▶ _YOUR INSTRUCTIONS_
Would you please give every entry again exactly, without the pictures?

▶ _Saved data entries_
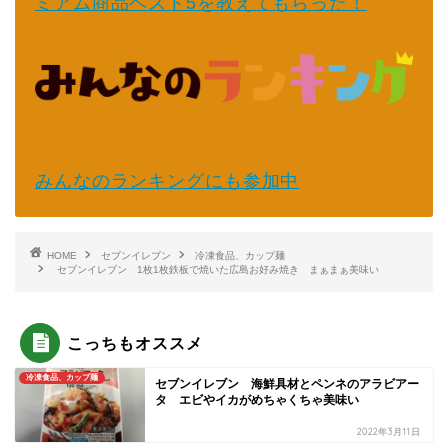
ミアム商品ベスト5を教えてもらった！
みんなのランキングにも参加中
HOME
セブンイレブン
冷凍食品、カップ麺
セブンイレブン 1枚1枚鉄板で焼いた広島お好み焼き まぁまぁ美味い
こっちもオススメ
冷凍食品、カップ麺
セブンイレブン 海鮮具材とペンネのアラビアー
タ エビやイカがめちゃくちゃ美味い
2022年3月11日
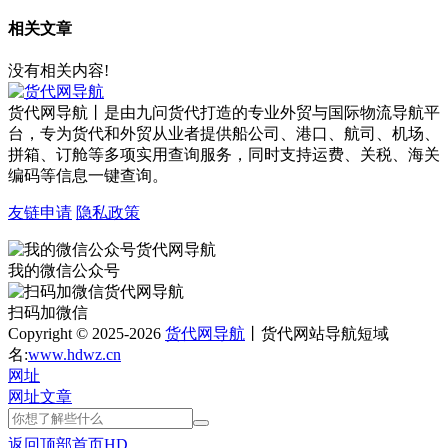
相关文章
没有相关内容!
货代网导航丨是由九问货代打造的专业外贸与国际物流导航平
台，专为货代和外贸从业者提供船公司、港口、航司、机场、
拼箱、订舱等多项实用查询服务，同时支持运费、关税、海关
编码等信息一键查询。
友链申请
隐私政策
我的微信公众号
扫码加微信
Copyright © 2025-2026
货代网导航
丨货代网站导航短域
名:
www.hdwz.cn
网址
网址
文章
返回顶部
首页
HD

▶ _SOLUTION TO THIS EXERCISE_
ミアム商品ベスト5を教えてもらった！
みんなのランキングにも参加中
HOME
セブンイレブン
冷凍食品、カップ麺
セブンイレブン 1枚1枚鉄板で焼いた広島お好み焼き まぁまぁ美味い
こっちもオススメ
冷凍食品、カップ麺
セブンイレブン 海鮮具材とペンネのアラビアー
タ エビやイカがめちゃくちゃ美味い
2022年3月11日
相关文章
没有相关内容!
货代网导航丨是由九问货代打造的专业外贸与国际物流导航平
台，专为货代和外贸从业者提供船公司、港口、航司、机场、
拼箱、订舱等多项实用查询服务，同时支持运费、关税、海关
编码等信息一键查询。
友链申请
隐私政策
我的微信公众号
扫码加微信
Copyright © 2025-2026
货代网导航
丨货代网站导航短域
名:
www.hdwz.cn
网址
网址
文章
返回顶部
首页
HD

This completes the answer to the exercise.